衰えを見せぬイチロー、「27歳の時のような若々しさを保っている」

 また、全盛期のイチローが、メジャーで最も重視される評価基準のWARで、アルバート・プホルスやアレックス・ロドリゲスに「遅れをとっている」ことや、初めてシーズン200安打に届かなった2011年以降に「失速を見せた」ことにも注目。13年以降は三振数も増加したことなどを挙げ、「すべての選手は下り坂を迎えるが、イチローの場合は急速で、たちが悪く、深刻だった」とも言及している。

 もっとも、記事では、過去217人という殿堂入り選手の数が「野球史における全選手の1%ほど」であることを紹介しつつ、「もし門戸を広げれば、頭を悩ませるまでもなくイチローは殿堂入りする」と断言。さらに、イチローが他の選手と比べて“異質”であることを強調する。

 まずは「イチローは選手として旬な時期をMLB以外でも数年過ごした」と指摘。イチローが日米通算4257安打を記録した頃にも話題となったが、「日本のオリックスで過ごした時間は、もし彼が初めからアメリカでプレーしていたら、どれほどの成績を残せたか分からなくしてしまった」としている。

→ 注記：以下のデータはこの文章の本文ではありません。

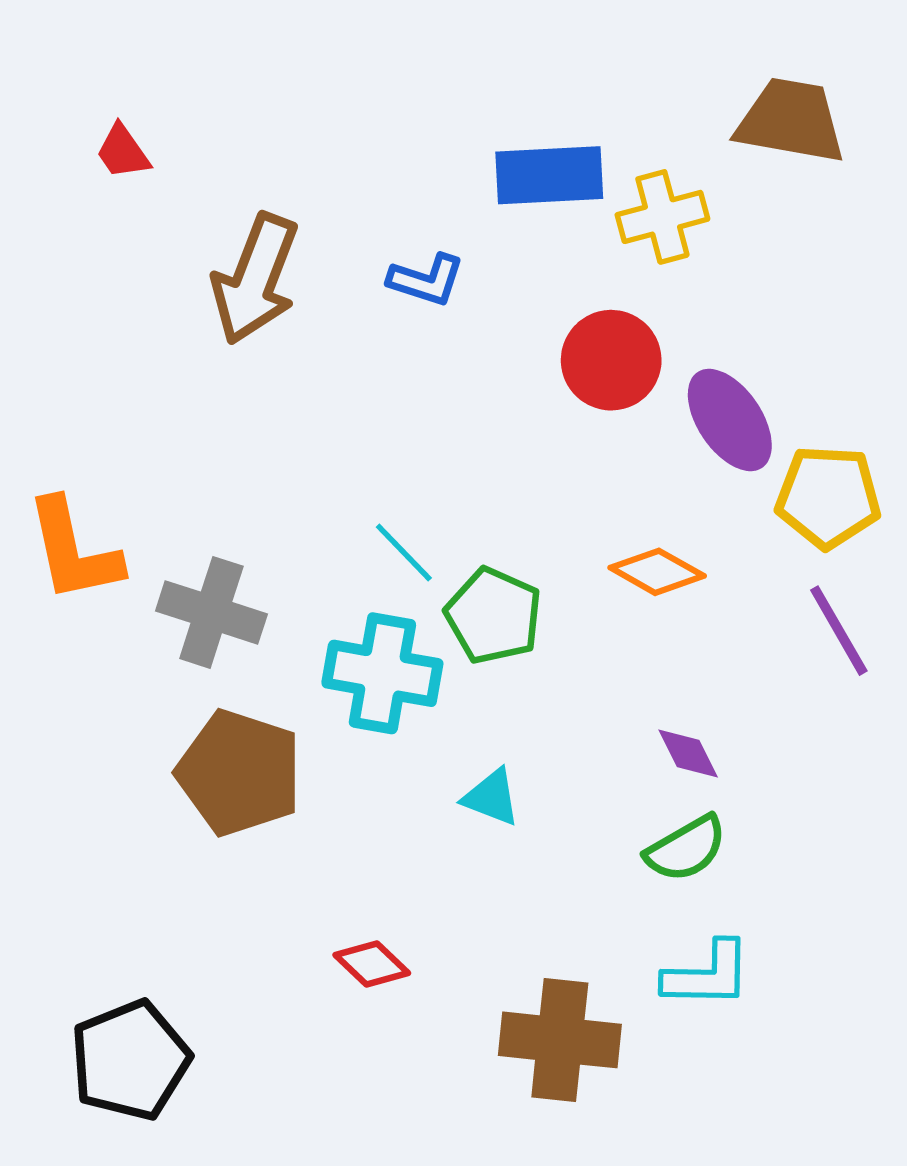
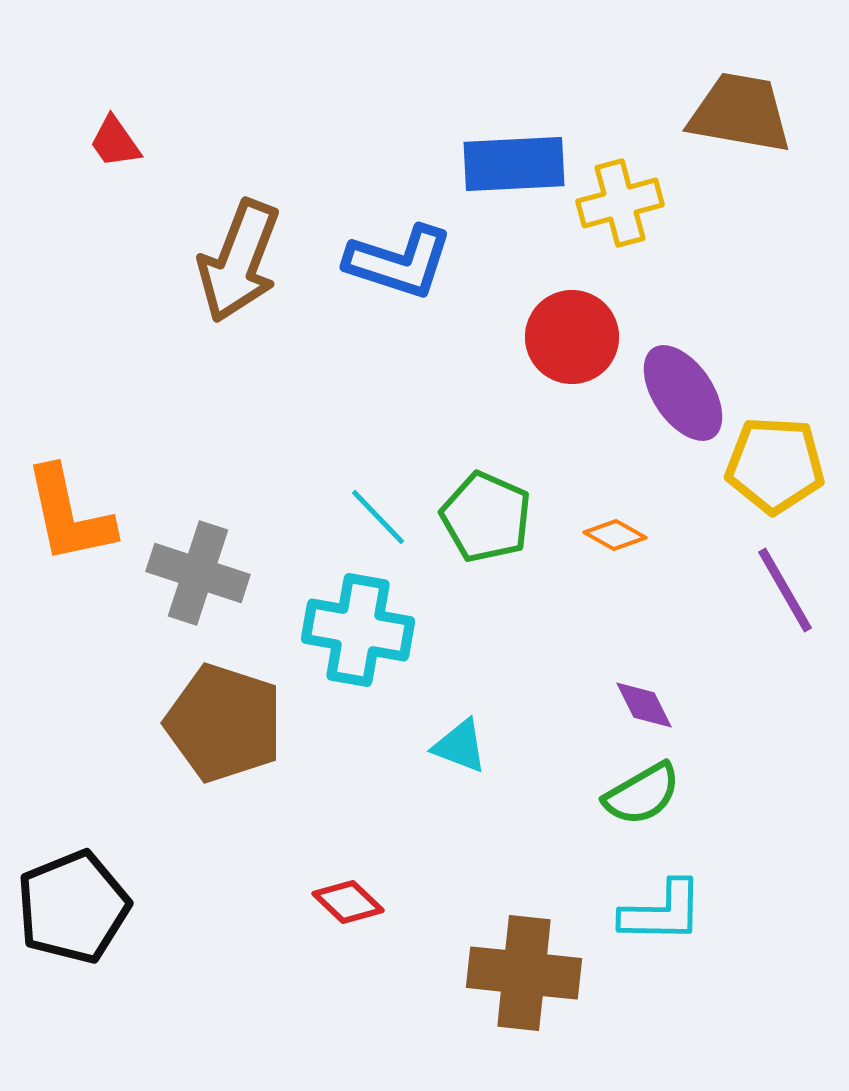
blue L-shape: (426, 280) -> (399, 262), size x1.5
orange diamond: (657, 572) -> (615, 535), size x0.7
green pentagon: (494, 616) -> (486, 517), moved
black pentagon: (130, 1060) -> (73, 907), moved

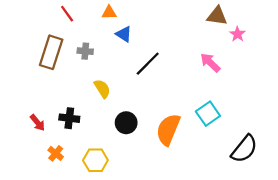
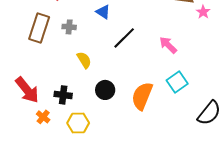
pink arrow: (210, 63) -> (168, 45), moved
black cross: (69, 118) -> (63, 95), moved
red arrow: (37, 123) -> (27, 90), size x1.8

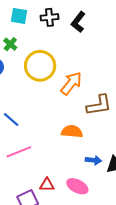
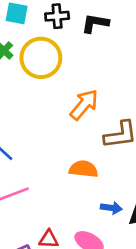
black L-shape: (78, 22) -> (95, 23), turned 60
yellow circle: (40, 66) -> (41, 58), moved

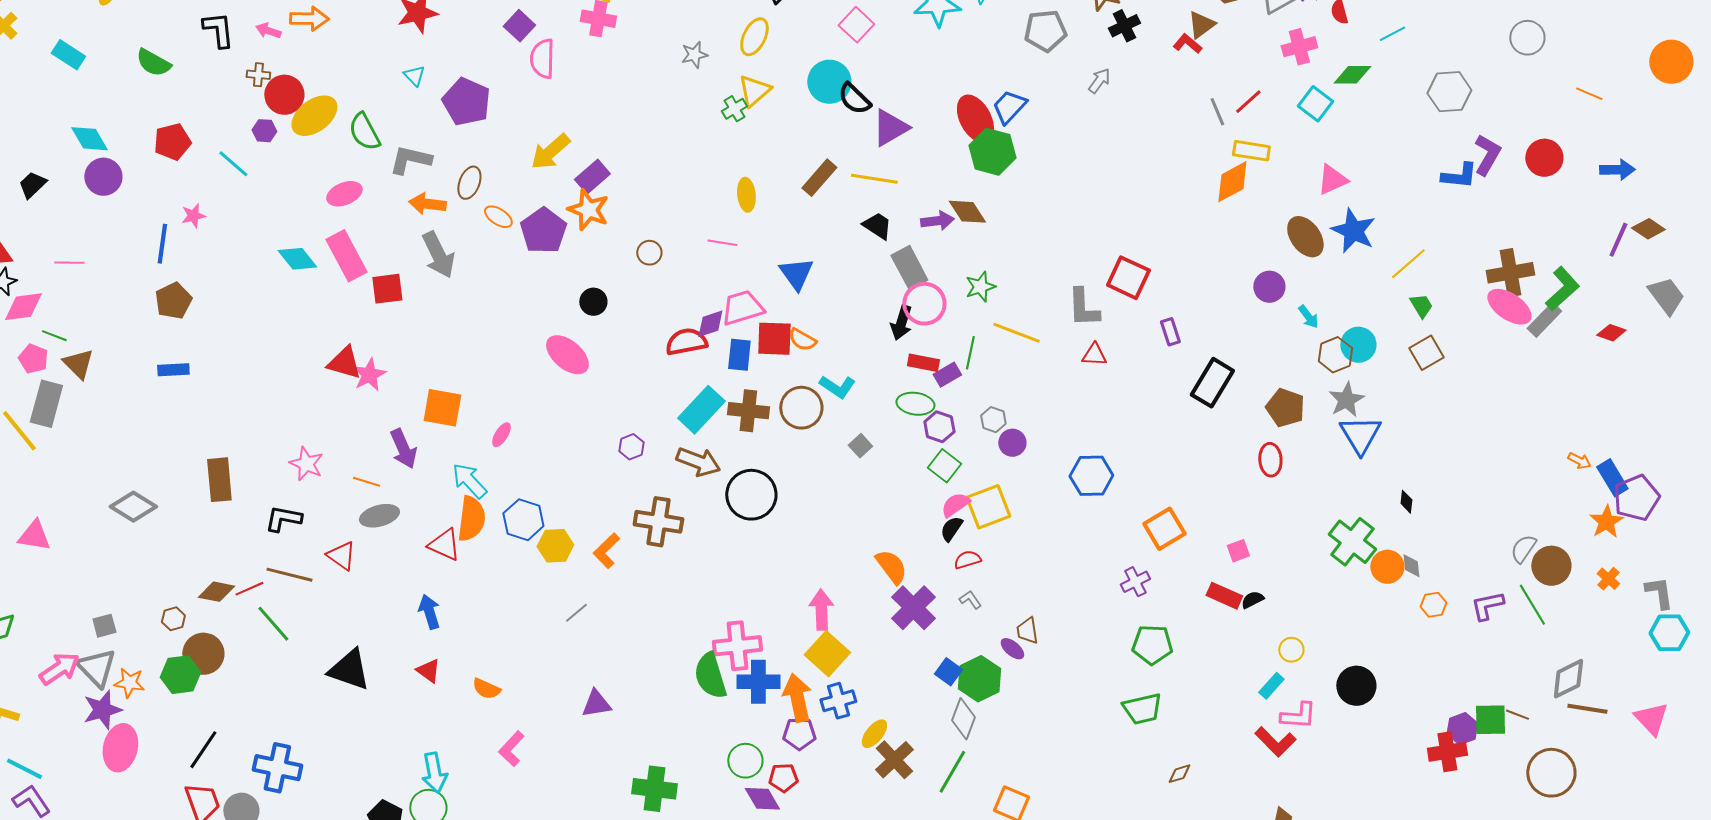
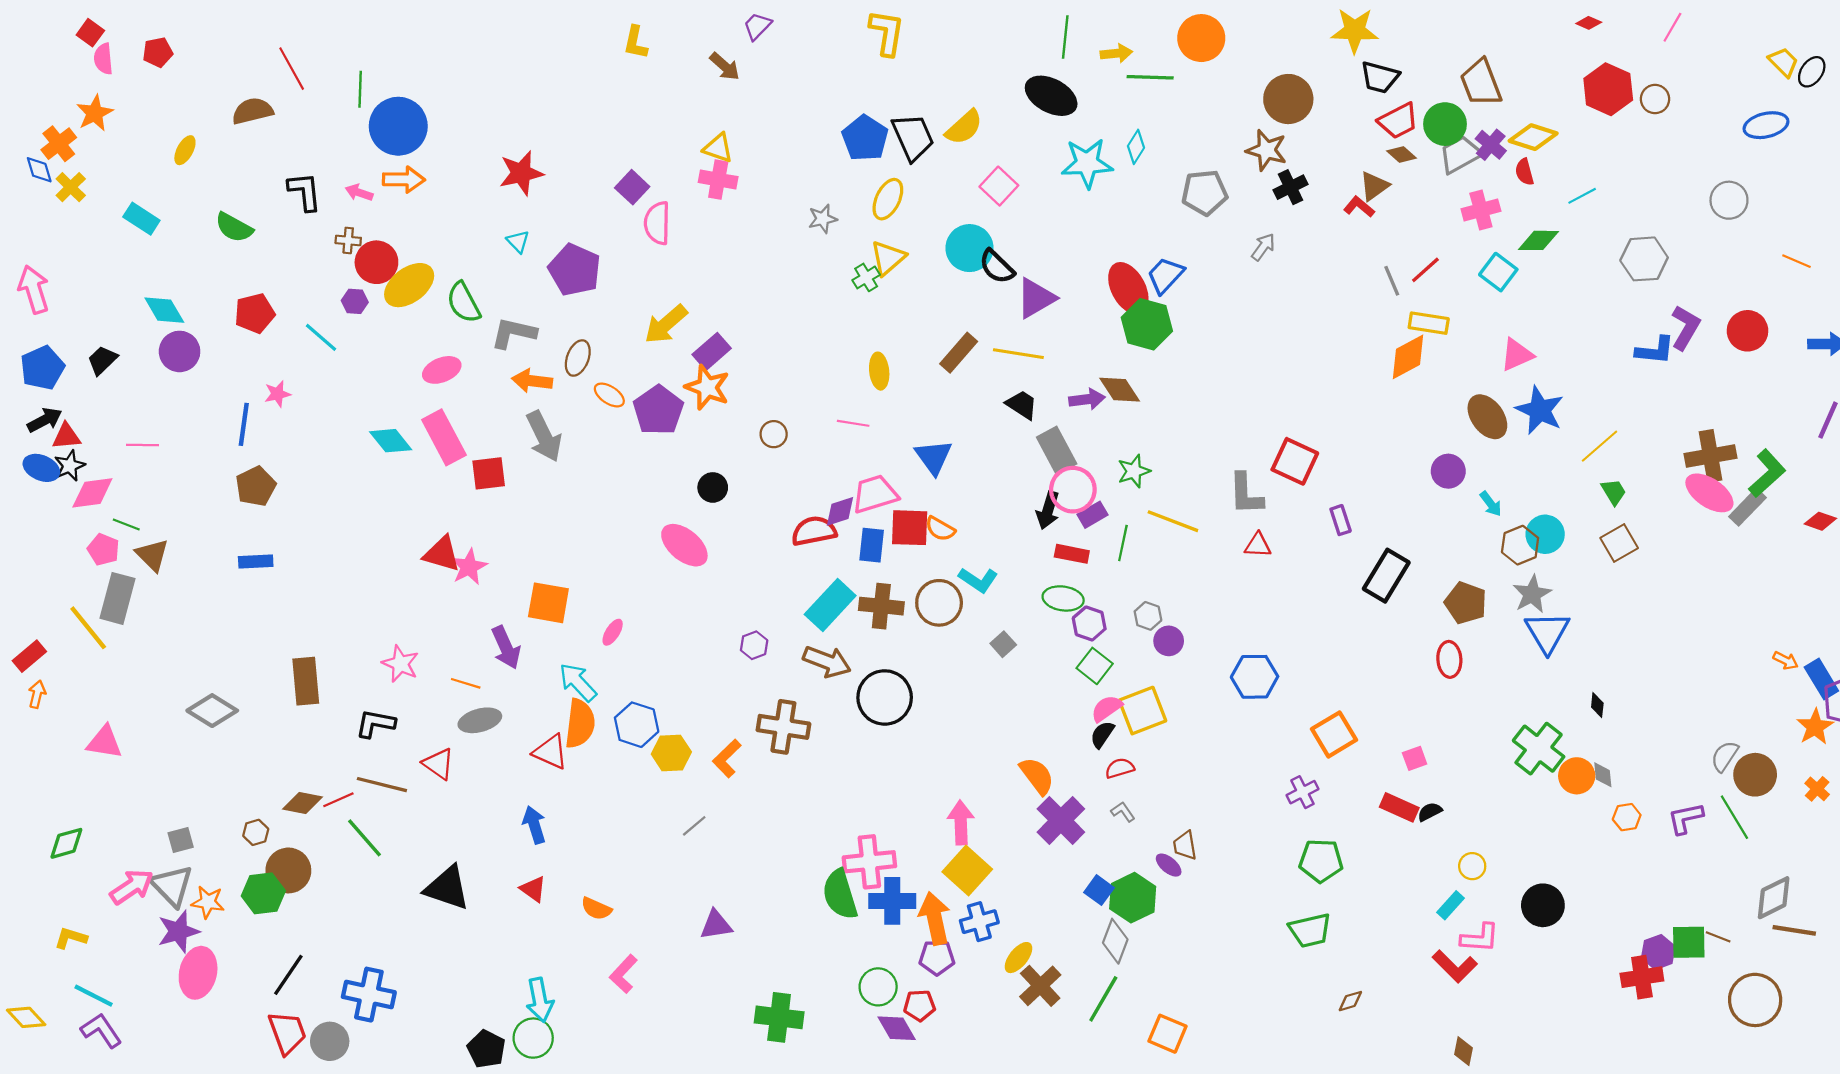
purple rectangle: (947, 375) -> (1092, 515), moved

 イチローは日本で7シーズンを過ごした後、2001年にポスティングシステム(入札制度)でマリナーズに入団した。日本では通算1278安打をマーク。「たられば」は禁物だが、仮に渡米がもっと早ければ、メジャー通算安打でピート・ローズを上回っていただろうと評価する声は根強い。

 殿堂入りに否定的な視点から始まった検証だが、記事の半ばから検証項目が肯定的なものにシフトしていく。「イチローは彼の世代で最も息の長い選手だ」という項目では、4シーズンで162試合全出場をした事実を紹介。11シーズンにわたり、700打席以上を重ねた。その鉄人ぶりを「イチローは”アイアン・ホース”だった」と称え、「42歳となった今でさえ、27歳の時のような若々しさを保っているように思える」としている。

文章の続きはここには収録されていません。